● **EXERCISE INSTRUCTIONS**
Below are records with pictures. Transcribe exactly, and only, the lines from the line with "e la democrazia" to the line with "brinquedos adaptados ...", both ends included, but not the pictures.

● **EXERCISE MATERIAL**
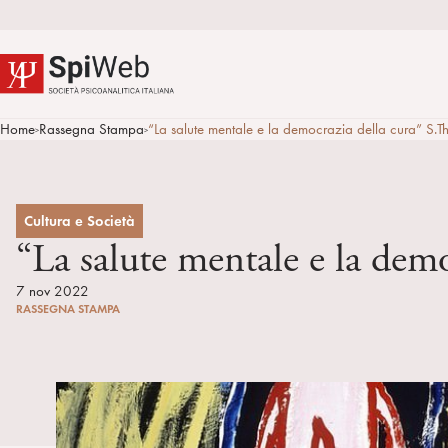
Home
Rassegna Stampa
“La salute mentale e la democrazia della cura” S.
>
>
Cultura e Società
“La salute mentale e la dem
7 nov 2022
RASSEGNA STAMPA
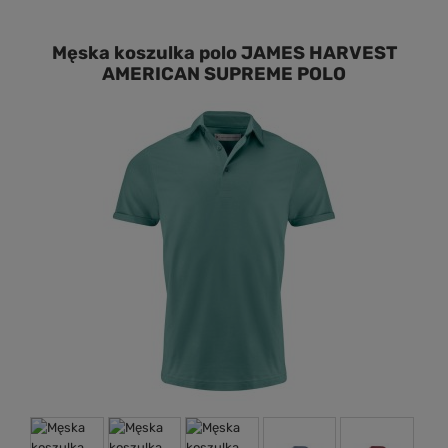
Męska koszulka polo JAMES HARVEST
AMERICAN SUPREME POLO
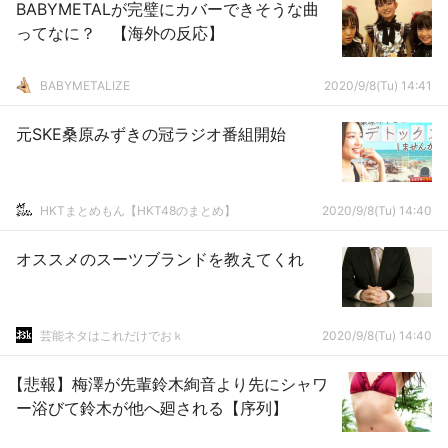
BABYMETALが完璧にカバーできそうな曲
ってなに？ 【海外の反応】
BABYMETALIZE
2020/9/8(Tu) 14:41
元SKE桑原みずきの冠ラジオ番組開始
HKTまとめもん【HKT48のまとめ】
2020/9/8(Tu) 14:40
オススメのスーツブランドを教えてくれ
芸能ネタはこれだけでおｋ
2020/9/8(Tu) 14:40
【悲報】梅澤が先輩鈴木絢音より先にシャワ
ー浴びて鈴木が他へ廻される【序列】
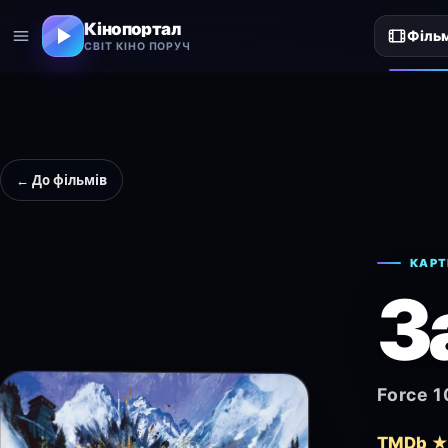
Кінопортал
Філь
СВІТ КІНО ПОРУЧ
← До фільмів
КАРТ
З
Force 1
TMDb ★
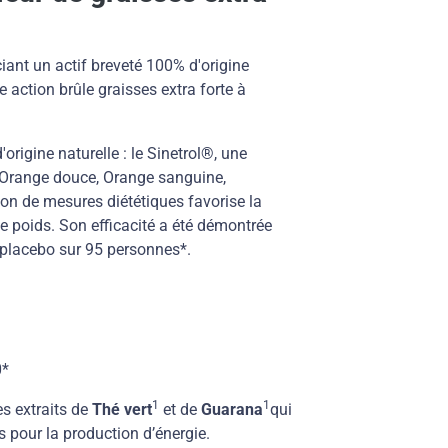
iant un actif breveté 100% d'origine
 action brûle graisses extra forte à
origine naturelle : le Sinetrol®, une
(Orange douce, Orange sanguine,
n de mesures diététiques favorise la
de poids. Son efficacité a été démontrée
placebo sur 95 personnes*.
0*
1
1
es extraits de
Thé vert
et de
Guarana
qui
s pour la production d’énergie.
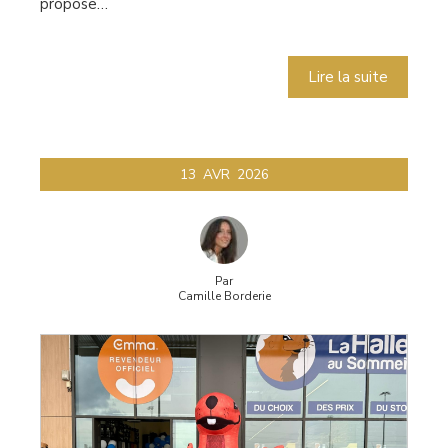
propose…
Lire la suite
13
AVR
2026
Par
Camille Borderie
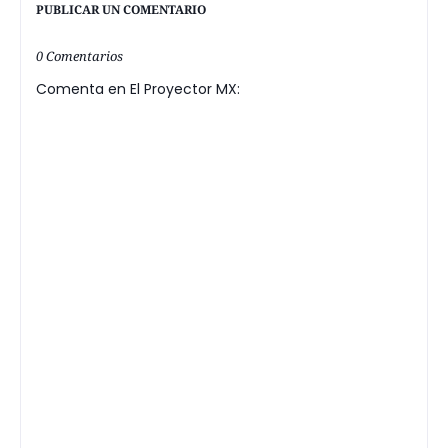
PUBLICAR UN COMENTARIO
0 Comentarios
Comenta en El Proyector MX:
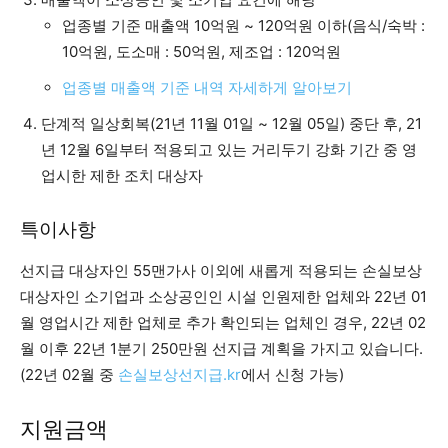
업종별 기준 매출액 10억원 ~ 120억원 이하(음식/숙박 :
10억원, 도소매 : 50억원, 제조업 : 120억원
업종별 매출액 기준 내역 자세하게 알아보기
단계적 일상회복(21년 11월 01일 ~ 12월 05일) 중단 후, 21
년 12월 6일부터 적용되고 있는 거리두기 강화 기간 중 영
업시한 제한 조치 대상자
특이사항
선지급 대상자인 55맨가사 이외에 새롭게 적용되는 손실보상
대상자인 소기업과 소상공인인 시설 인원제한 업체와 22년 01
월 영업시간 제한 업체로 추가 확인되는 업체인 경우, 22년 02
월 이후 22년 1분기 250만원 선지급 계획을 가지고 있습니다.
(22년 02월 중
손실보상선지급.kr
에서 신청 가능)
지원금액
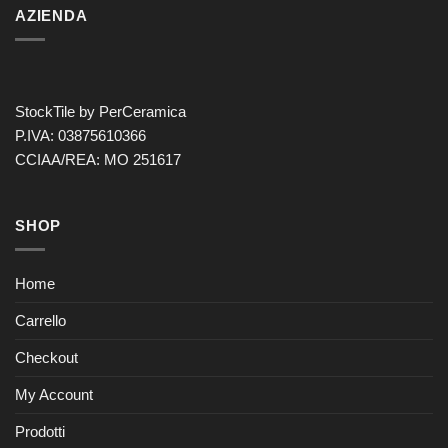
AZIENDA
StockTile by PerCeramica
P.IVA: 03875610366
CCIAA/REA: MO 251617
SHOP
Home
Carrello
Checkout
My Account
Prodotti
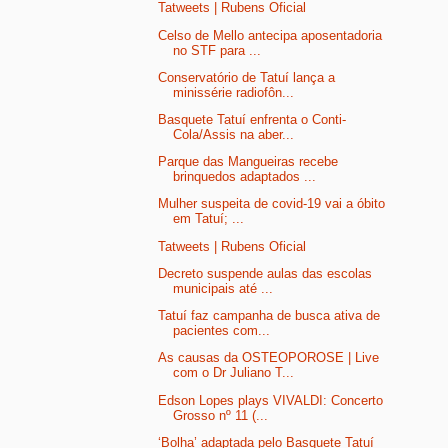
Tatweets | Rubens Oficial
Celso de Mello antecipa aposentadoria
no STF para ...
Conservatório de Tatuí lança a
minissérie radiofôn...
Basquete Tatuí enfrenta o Conti-
Cola/Assis na aber...
Parque das Mangueiras recebe
brinquedos adaptados ...
Mulher suspeita de covid-19 vai a óbito
em Tatuí; ...
Tatweets | Rubens Oficial
Decreto suspende aulas das escolas
municipais até ...
Tatuí faz campanha de busca ativa de
pacientes com...
As causas da OSTEOPOROSE | Live
com o Dr Juliano T...
Edson Lopes plays VIVALDI: Concerto
Grosso nº 11 (...
‘Bolha’ adaptada pelo Basquete Tatuí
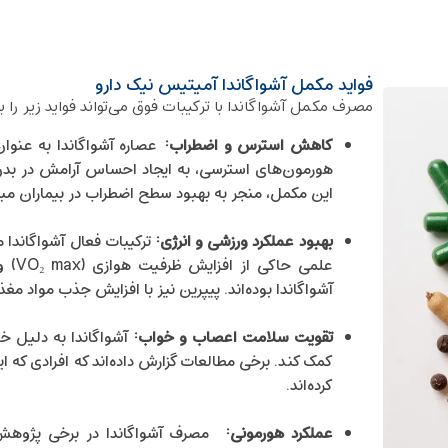
فواید مکمل آشواگاندا آمیتیس نیک دارو
مصرف مکمل آشواگاندا با ترکیبات فوق می‌تواند فواید زیر ر
کاهش استرس و اضطراب
:
عصاره آشواگاندا به ‌عنوا
هورمون‌های استرسی، به ایجاد احساس آرامش در بدن 
این مکمل، منجر به بهبود سطح اضطراب در بیماران مبت
بهبود عملکرد ورزشی و انرژی
:
ترکیبات فعال آشواگاندا 
علمی
آشواگاندا بوده‌اند. پیپرین نیز با افزایش جذب مواد مغ
تقویت سلامت اعصاب و خواب
:
آشواگاندا به‌ دلیل 
کمک کند. برخی مطالعات گزارش داده‌اند که افرادی که ای
کرده‌اند.
عملکرد هورمونی
:
مصرف آشواگاندا در برخی پژوهش‌ه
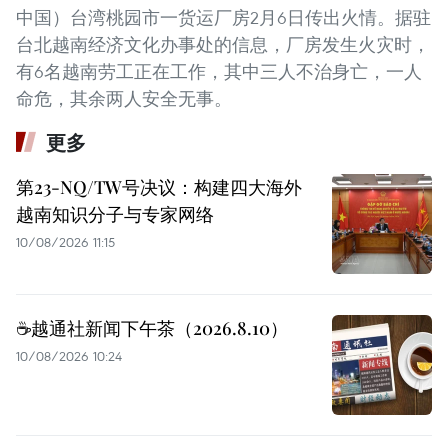
中国）台湾桃园市一货运厂房2月6日传出火情。据驻
台北越南经济文化办事处的信息，厂房发生火灾时，
有6名越南劳工正在工作，其中三人不治身亡，一人
命危，其余两人安全无事。
更多
第23-NQ/TW号决议：构建四大海外
越南知识分子与专家网络
10/08/2026 11:15
☕️越通社新闻下午茶（2026.8.10）
10/08/2026 10:24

● **FINAL ANSWER**
“La salute mentale e la democrazia della cura” S.
>
>
Cultura e Società
“La salute mentale e la dem
7 nov 2022
RASSEGNA STAMPA
Męska koszulka polo JAMES HARVEST
AMERICAN SUPREME POLO
BABYMETALが完璧にカバーできそうな曲
ってなに？ 【海外の反応】
BABYMETALIZE
2020/9/8(Tu) 14:41
元SKE桑原みずきの冠ラジオ番組開始
HKTまとめもん【HKT48のまとめ】
2020/9/8(Tu) 14:40
オススメのスーツブランドを教えてくれ
芸能ネタはこれだけでおｋ
2020/9/8(Tu) 14:40
【悲報】梅澤が先輩鈴木絢音より先にシャワ
ー浴びて鈴木が他へ廻される【序列】
Кінопортал
Філь
СВІТ КІНО ПОРУЧ
← До фільмів
КАРТ
З
Force 1
TMDb ★
iant un actif breveté 100% d'origine
 action brûle graisses extra forte à
origine naturelle : le Sinetrol®, une
(Orange douce, Orange sanguine,
n de mesures diététiques favorise la
de poids. Son efficacité a été démontrée
placebo sur 95 personnes*.
0*
1
1
es extraits de
Thé vert
et de
Guarana
qui
s pour la production d’énergie.
propose…
Lire la suite
13
AVR
2026
Par
Camille Borderie
PUBLICAR UN COMENTARIO
0 Comentarios
Comenta en El Proyector MX:
업종별 기준 매출액 10억원 ~ 120억원 이하(음식/숙박 :
10억원, 도소매 : 50억원, 제조업 : 120억원
업종별 매출액 기준 내역 자세하게 알아보기
단계적 일상회복(21년 11월 01일 ~ 12월 05일) 중단 후, 21
년 12월 6일부터 적용되고 있는 거리두기 강화 기간 중 영
업시한 제한 조치 대상자
특이사항
선지급 대상자인 55맨가사 이외에 새롭게 적용되는 손실보상
대상자인 소기업과 소상공인인 시설 인원제한 업체와 22년 01
월 영업시간 제한 업체로 추가 확인되는 업체인 경우, 22년 02
월 이후 22년 1분기 250만원 선지급 계획을 가지고 있습니다.
(22년 02월 중
손실보상선지급.kr
에서 신청 가능)
지원금액
AZIENDA
StockTile by PerCeramica
P.IVA: 03875610366
CCIAA/REA: MO 251617
SHOP
Home
Carrello
Checkout
My Account
Prodotti
Tatweets | Rubens Oficial
Celso de Mello antecipa aposentadoria
no STF para ...
Conservatório de Tatuí lança a
minissérie radiofôn...
Basquete Tatuí enfrenta o Conti-
Cola/Assis na aber...
Parque das Mangueiras recebe
brinquedos adaptados ...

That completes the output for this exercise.